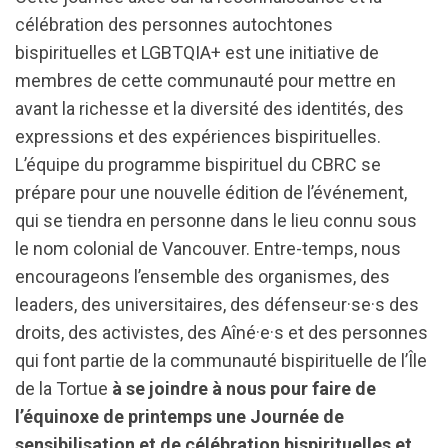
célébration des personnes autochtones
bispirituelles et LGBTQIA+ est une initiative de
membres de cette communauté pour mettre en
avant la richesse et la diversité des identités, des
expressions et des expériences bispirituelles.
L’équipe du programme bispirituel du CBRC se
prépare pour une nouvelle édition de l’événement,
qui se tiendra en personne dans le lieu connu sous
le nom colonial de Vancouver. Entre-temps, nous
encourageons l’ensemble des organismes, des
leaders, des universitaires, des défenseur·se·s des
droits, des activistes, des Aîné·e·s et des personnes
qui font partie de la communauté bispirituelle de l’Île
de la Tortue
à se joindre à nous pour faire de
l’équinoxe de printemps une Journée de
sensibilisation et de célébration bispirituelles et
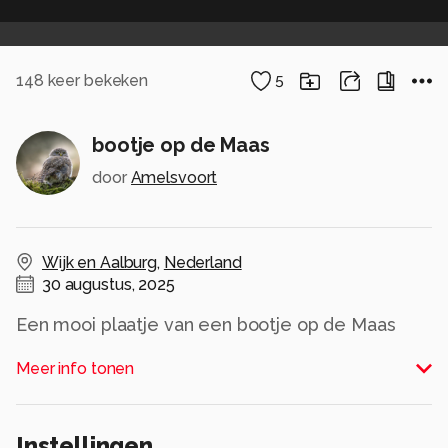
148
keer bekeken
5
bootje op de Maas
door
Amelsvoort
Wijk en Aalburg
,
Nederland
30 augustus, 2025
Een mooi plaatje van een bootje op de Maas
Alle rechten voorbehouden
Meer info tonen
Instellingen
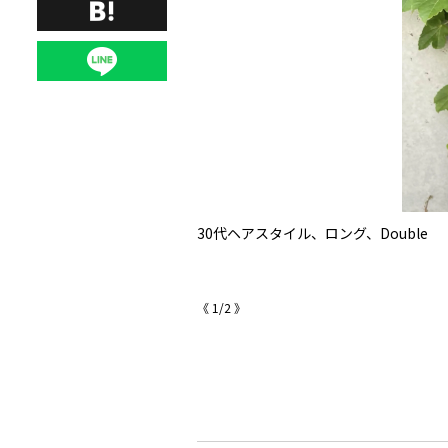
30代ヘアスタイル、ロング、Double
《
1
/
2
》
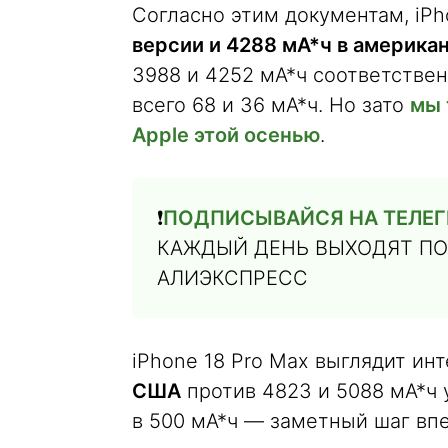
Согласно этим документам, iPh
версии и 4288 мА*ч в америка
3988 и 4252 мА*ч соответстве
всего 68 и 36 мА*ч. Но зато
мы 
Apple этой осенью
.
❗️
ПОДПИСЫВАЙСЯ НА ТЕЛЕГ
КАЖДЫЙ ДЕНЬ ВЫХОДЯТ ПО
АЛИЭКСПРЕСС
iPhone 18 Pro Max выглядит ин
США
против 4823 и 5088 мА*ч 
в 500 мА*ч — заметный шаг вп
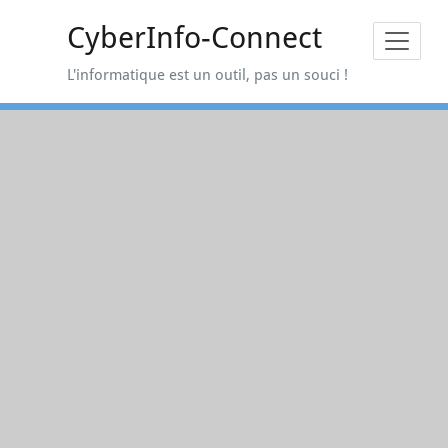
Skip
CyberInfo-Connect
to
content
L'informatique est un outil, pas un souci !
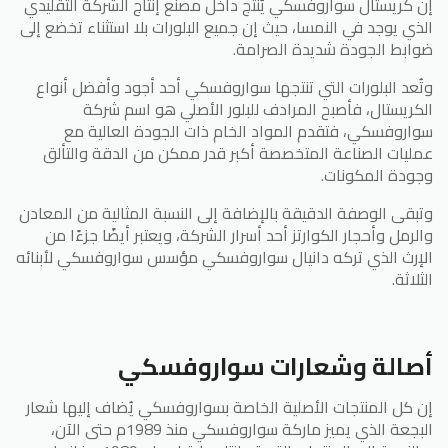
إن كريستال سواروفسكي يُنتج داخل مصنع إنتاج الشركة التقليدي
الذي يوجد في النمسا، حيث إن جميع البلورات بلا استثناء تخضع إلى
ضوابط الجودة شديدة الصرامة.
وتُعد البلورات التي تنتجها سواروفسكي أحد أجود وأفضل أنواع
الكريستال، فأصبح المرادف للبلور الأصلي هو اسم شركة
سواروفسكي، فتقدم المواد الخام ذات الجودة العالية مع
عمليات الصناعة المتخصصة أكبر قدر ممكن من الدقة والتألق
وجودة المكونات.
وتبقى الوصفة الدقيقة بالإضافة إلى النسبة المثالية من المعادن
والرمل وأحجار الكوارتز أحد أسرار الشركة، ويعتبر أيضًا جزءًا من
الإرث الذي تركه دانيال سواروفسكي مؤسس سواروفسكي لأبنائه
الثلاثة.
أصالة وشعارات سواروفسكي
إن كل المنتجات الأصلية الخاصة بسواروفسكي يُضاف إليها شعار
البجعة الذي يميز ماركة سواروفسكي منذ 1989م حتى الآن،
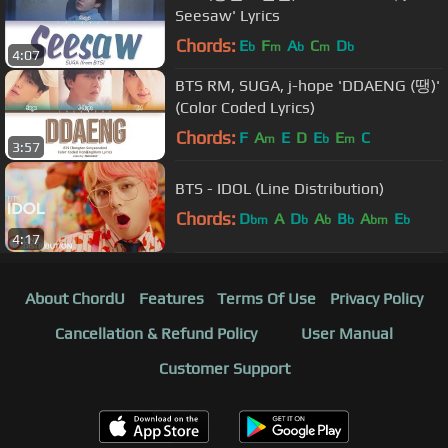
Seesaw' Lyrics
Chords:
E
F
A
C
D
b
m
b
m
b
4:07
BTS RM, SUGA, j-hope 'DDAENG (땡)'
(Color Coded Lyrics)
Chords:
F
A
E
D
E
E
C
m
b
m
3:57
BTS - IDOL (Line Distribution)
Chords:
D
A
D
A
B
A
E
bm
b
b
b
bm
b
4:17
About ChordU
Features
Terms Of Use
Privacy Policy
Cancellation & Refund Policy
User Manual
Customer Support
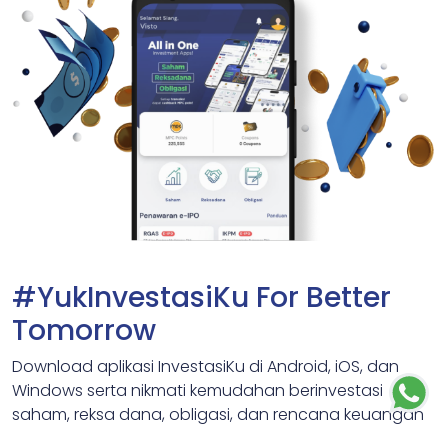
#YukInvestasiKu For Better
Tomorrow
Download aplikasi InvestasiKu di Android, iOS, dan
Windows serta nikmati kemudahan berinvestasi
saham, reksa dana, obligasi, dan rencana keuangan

——————

From the first line above to the line containing "leaders, des universitaires, des", repeat each line exactly. Pictures stay out.

* **WORKED SOLUTION**:
célébration des personnes autochtones
bispirituelles et LGBTQIA+ est une initiative de
membres de cette communauté pour mettre en
avant la richesse et la diversité des identités, des
expressions et des expériences bispirituelles.
L’équipe du programme bispirituel du CBRC se
prépare pour une nouvelle édition de l’événement,
qui se tiendra en personne dans le lieu connu sous
le nom colonial de Vancouver. Entre-temps, nous
encourageons l’ensemble des organismes, des
leaders, des universitaires, des défenseur·se·s des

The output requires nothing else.